C’est pourquoi nous demandons que des moyens supplémentaires soient mis en place dans les quartiers populaires, pour que les actions et les animations en lien avec le budget participatif soient pérennes et permettent un véritable suivi des projets. Nous demandons donc un renforcement des effectifs au sein du service du budget participatif, au service "politique de la ville" pour permettre un accompagnement solide des habitantes et des habitants, de la phase d’idéation à la réalisation des projets votés. Surtout, nous le savons, les personnes que nous retrouvons lors des réunions et qu’on continue à retrouver par la suite sont généralement parmi les plus politisées ou déjà engagées dans la vie de leur quartier, des citoyennes et des citoyens investis et aguerris sur les questions de démocratie. Favoriser la participation des personnes qui sont les moins familières de ces mécanismes, c’est un enjeu crucial pour ce nouveau budget participatif.
Comment dépasser, justement, la surreprésentation des catégories sociales, des milieux les plus intégrés au processus de décision ? Il faudrait, selon nous, être attentif à renforcer la logique de l’"aller vers", si je puis m’exprimer ainsi, en mettant en place des actions concrètes. Par exemple, en renforçant les missions de la caravane de participation ou en s’appuyant sur les kiosques citoyens qui travaillent avec les acteurs locaux. Bref, il faut appuyer ce type de dispositifs concrets.
Par ailleurs, la charte mentionne l’instauration d’une thématique annuelle. A ce sujet, nous avons une interrogation. Comment cette thématique va-t-elle être décidée ? Nous proposons d’associer les citoyennes et les citoyens à ce choix, pourquoi pas au moment du budget participatif.

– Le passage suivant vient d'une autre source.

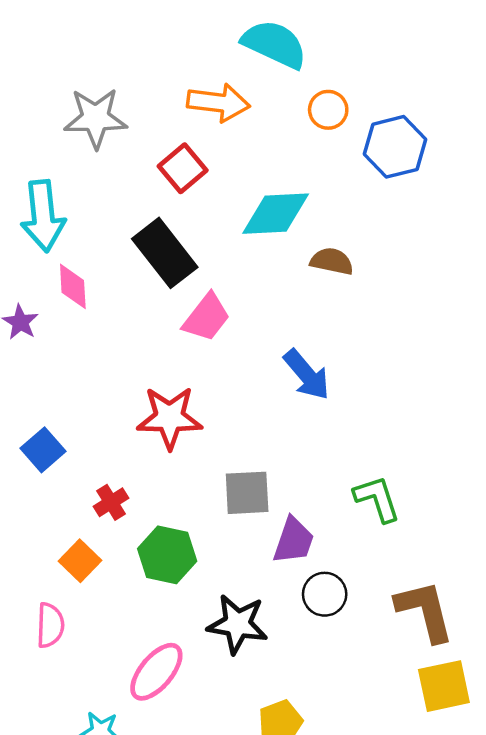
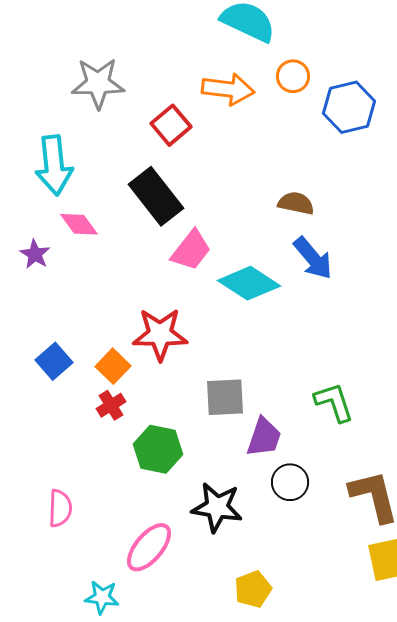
orange arrow: (218, 103) -> (228, 89), moved
cyan diamond: (276, 214) -> (249, 283), moved, turned 36
pink diamond: (73, 286) -> (79, 224), turned -33
blue arrow: (307, 375) -> (313, 258), moved
orange square: (80, 561) -> (113, 366), moved

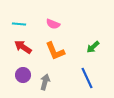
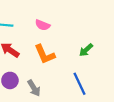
gray arrow: (45, 82) -> (34, 88), turned 133

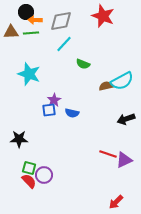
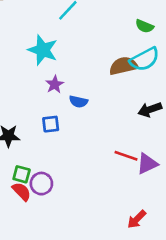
green semicircle: (83, 64) -> (145, 26), moved
cyan star: (29, 74) -> (43, 50), moved
brown semicircle: (106, 86) -> (123, 66), size x1.5
blue square: (49, 110) -> (51, 124), moved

Bref, je termine ! Ce budget participatif, il permet de redonner envie de penser la ville aux Parisiennes et aux Parisiens, pas seulement à l’échelle de l’arrondissement, mais à l’échelle de tout Paris. Le budget participatif est un exercice social, et si tous les quartiers sont riches de leur diversité, toutes les personnes qui y habitent aussi, rappelons-le. Alors donnons-leur les moyens de s’interroger et de s’exprimer sur la ville dans laquelle ils souhaitent vivre. Je vous remercie pour votre attention.